Exercise directions: Return, with both end lines included, exactly what the data below holds from the line with "der Hamas im" through the line with "để tải xuống ngay)", though not the pictures.
[[ Records supplied open ]]
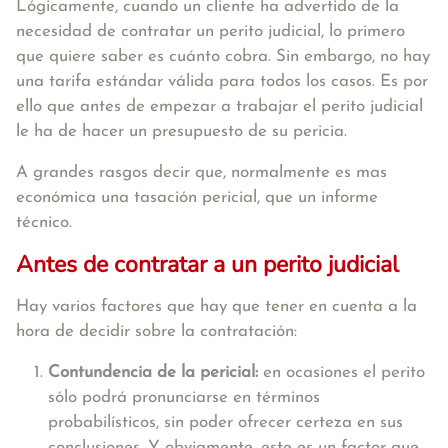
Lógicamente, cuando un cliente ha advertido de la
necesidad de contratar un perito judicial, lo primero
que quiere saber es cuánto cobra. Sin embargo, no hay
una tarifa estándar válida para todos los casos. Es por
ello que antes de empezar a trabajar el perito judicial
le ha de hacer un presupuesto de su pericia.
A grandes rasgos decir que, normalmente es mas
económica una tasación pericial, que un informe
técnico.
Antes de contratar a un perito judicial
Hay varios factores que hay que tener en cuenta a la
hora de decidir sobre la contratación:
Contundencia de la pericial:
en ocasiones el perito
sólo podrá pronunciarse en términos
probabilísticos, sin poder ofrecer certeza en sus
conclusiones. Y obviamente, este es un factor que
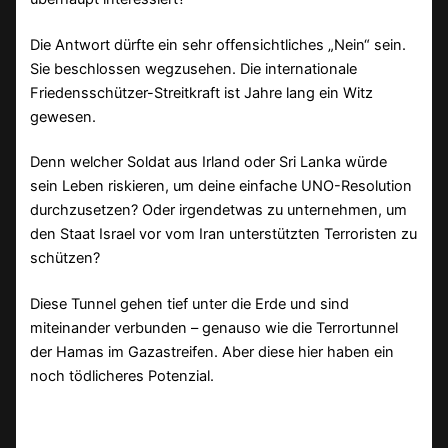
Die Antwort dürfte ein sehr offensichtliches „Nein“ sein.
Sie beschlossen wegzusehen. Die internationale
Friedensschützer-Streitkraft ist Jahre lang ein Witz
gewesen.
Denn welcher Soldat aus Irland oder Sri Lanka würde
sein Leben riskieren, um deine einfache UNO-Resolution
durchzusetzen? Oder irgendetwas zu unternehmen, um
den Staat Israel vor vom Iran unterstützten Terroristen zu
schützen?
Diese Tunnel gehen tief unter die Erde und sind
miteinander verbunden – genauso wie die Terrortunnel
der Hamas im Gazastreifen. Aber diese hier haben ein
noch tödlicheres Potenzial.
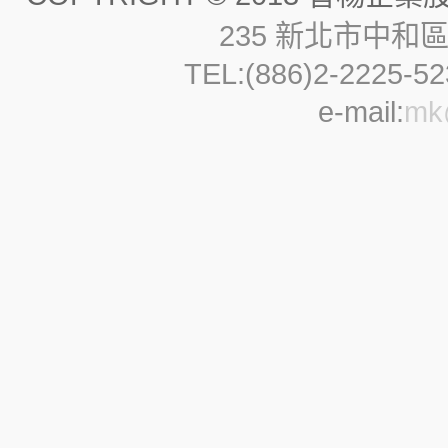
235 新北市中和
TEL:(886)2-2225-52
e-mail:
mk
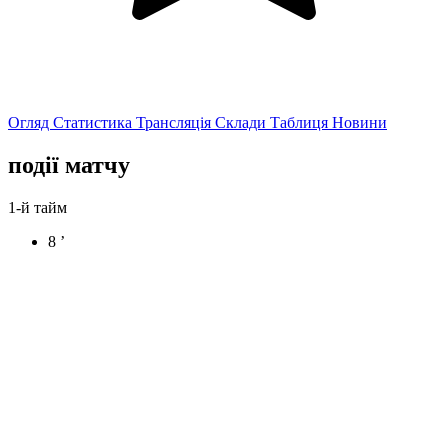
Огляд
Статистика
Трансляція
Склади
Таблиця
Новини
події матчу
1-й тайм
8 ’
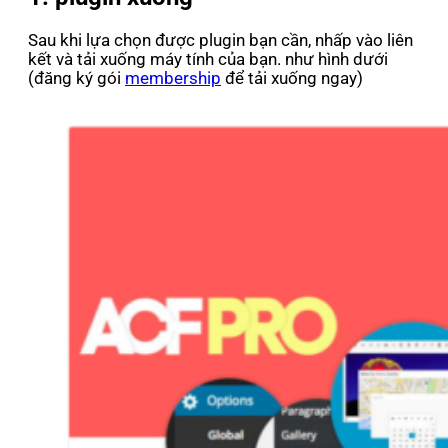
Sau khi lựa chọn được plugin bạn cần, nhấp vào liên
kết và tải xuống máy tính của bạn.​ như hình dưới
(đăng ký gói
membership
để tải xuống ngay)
[[ Records supplied closed ]]
[[ Records supplied open ]]
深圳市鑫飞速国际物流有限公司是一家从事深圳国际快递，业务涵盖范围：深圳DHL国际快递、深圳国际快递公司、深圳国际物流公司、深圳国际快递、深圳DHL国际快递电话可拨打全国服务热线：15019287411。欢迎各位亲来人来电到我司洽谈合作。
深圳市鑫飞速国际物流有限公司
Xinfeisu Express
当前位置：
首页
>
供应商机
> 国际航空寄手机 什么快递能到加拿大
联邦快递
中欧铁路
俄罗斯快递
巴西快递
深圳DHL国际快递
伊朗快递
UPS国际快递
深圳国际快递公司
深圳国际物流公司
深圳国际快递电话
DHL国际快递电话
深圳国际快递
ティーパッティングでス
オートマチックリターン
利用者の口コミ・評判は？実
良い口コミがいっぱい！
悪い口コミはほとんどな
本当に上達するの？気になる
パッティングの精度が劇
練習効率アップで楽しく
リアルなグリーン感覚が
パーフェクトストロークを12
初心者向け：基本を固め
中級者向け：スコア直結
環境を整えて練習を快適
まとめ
[[ Records supplied closed ]]
[[ Records supplied open ]]
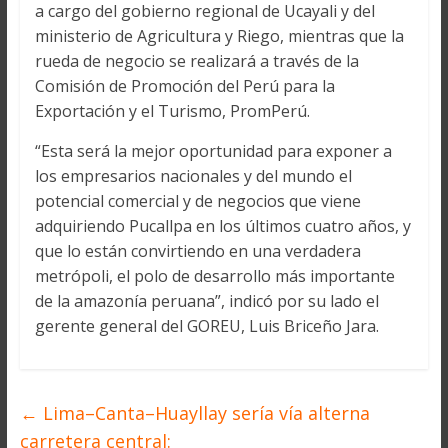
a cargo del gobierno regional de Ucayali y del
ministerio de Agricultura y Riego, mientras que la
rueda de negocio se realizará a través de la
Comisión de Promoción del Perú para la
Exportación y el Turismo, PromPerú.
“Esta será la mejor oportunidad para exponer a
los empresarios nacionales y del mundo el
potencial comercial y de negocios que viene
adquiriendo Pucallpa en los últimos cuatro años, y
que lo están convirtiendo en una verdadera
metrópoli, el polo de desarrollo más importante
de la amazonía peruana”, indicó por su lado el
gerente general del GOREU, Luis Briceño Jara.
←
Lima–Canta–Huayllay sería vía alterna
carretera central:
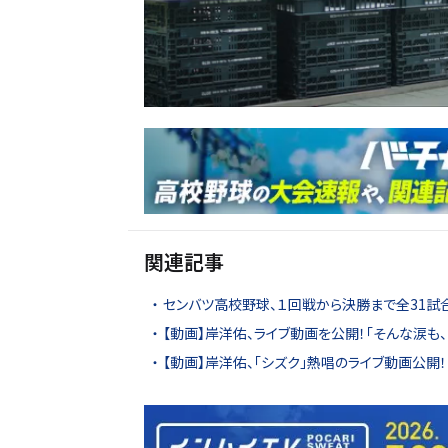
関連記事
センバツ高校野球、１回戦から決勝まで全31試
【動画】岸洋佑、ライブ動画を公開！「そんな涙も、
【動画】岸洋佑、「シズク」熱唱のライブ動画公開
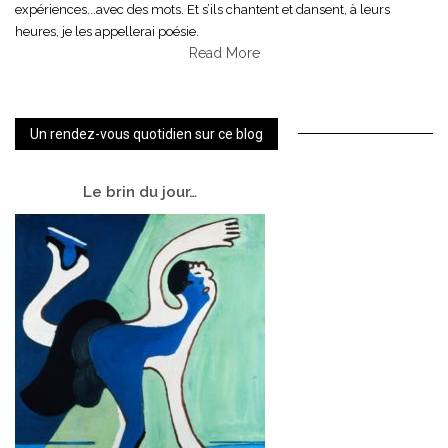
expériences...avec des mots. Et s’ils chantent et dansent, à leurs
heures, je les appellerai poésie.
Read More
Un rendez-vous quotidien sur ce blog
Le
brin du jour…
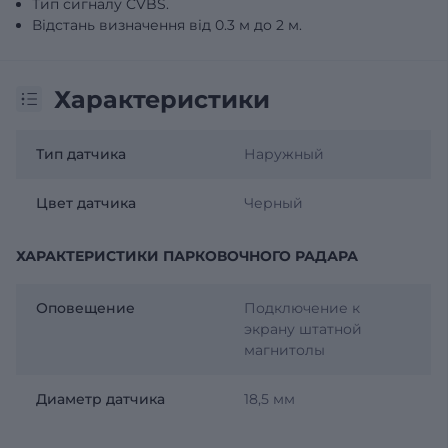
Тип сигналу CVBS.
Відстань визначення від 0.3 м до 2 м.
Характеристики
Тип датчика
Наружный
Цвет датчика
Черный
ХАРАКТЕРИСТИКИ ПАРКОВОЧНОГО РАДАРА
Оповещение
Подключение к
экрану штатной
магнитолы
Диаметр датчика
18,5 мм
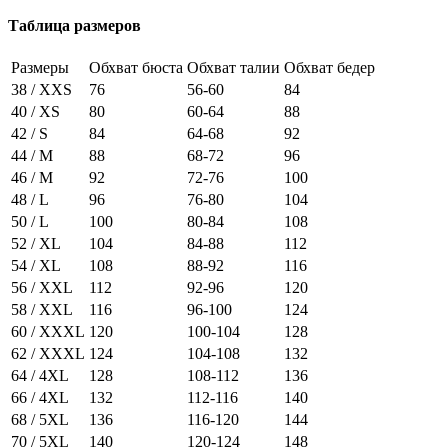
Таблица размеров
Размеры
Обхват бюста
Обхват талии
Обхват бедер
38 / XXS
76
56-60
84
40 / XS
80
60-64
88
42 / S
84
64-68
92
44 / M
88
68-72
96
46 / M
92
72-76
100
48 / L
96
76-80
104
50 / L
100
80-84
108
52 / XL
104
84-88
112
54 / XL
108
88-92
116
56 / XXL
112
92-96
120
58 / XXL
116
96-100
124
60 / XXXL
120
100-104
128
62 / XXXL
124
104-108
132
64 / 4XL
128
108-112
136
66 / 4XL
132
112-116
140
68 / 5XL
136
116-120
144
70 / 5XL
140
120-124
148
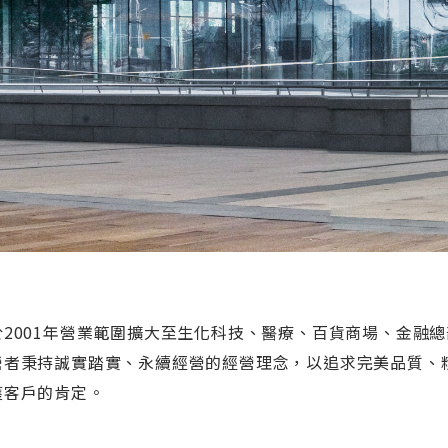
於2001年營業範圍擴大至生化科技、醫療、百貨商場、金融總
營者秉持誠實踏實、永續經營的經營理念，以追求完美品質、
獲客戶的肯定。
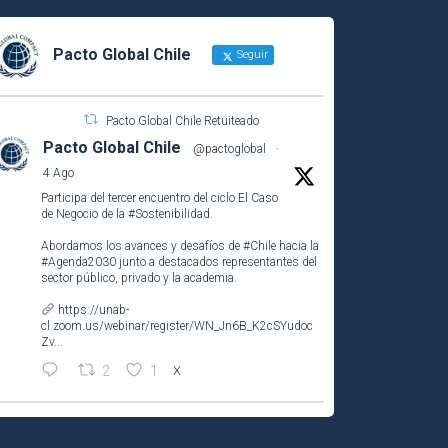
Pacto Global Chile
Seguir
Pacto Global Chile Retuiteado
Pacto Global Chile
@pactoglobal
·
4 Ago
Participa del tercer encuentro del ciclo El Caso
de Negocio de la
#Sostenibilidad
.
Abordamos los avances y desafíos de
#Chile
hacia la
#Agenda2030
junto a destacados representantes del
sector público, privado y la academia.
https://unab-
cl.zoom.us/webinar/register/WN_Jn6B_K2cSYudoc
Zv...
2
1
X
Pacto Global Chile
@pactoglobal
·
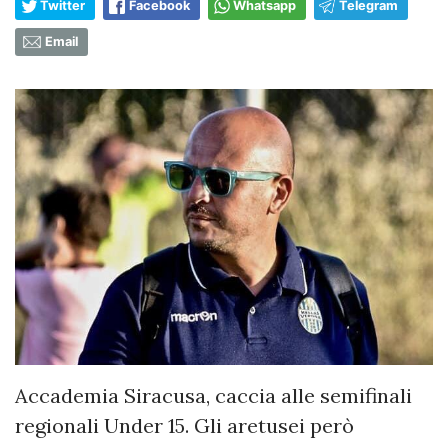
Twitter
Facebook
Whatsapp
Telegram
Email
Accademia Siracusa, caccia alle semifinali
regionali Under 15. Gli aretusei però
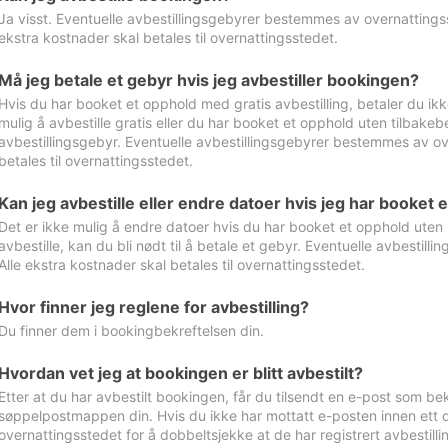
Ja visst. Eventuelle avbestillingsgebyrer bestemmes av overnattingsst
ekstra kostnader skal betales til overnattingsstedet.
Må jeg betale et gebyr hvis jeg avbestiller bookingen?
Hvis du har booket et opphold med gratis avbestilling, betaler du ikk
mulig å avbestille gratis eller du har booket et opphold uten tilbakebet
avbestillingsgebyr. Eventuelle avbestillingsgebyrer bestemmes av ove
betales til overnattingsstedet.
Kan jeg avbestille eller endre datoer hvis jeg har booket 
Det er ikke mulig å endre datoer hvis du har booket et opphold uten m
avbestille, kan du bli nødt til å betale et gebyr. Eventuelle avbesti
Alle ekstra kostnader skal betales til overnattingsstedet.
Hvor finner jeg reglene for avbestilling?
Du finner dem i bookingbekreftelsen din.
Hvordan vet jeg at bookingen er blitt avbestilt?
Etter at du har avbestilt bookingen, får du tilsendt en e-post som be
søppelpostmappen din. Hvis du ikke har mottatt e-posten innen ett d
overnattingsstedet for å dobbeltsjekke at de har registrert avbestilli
[[ Records supplied closed ]]
Result:
der Hamas im Gazastreifen. Aber diese hier haben ein
noch tödlicheres Potenzial.
235 新北市中和
TEL:(886)2-2225-52
e-mail:
mk
Огляд
Статистика
Трансляція
Склади
Таблиця
Новини
події матчу
1-й тайм
8 ’
Sau khi lựa chọn được plugin bạn cần, nhấp vào liên
kết và tải xuống máy tính của bạn.​ như hình dưới
(đăng ký gói
membership
để tải xuống ngay)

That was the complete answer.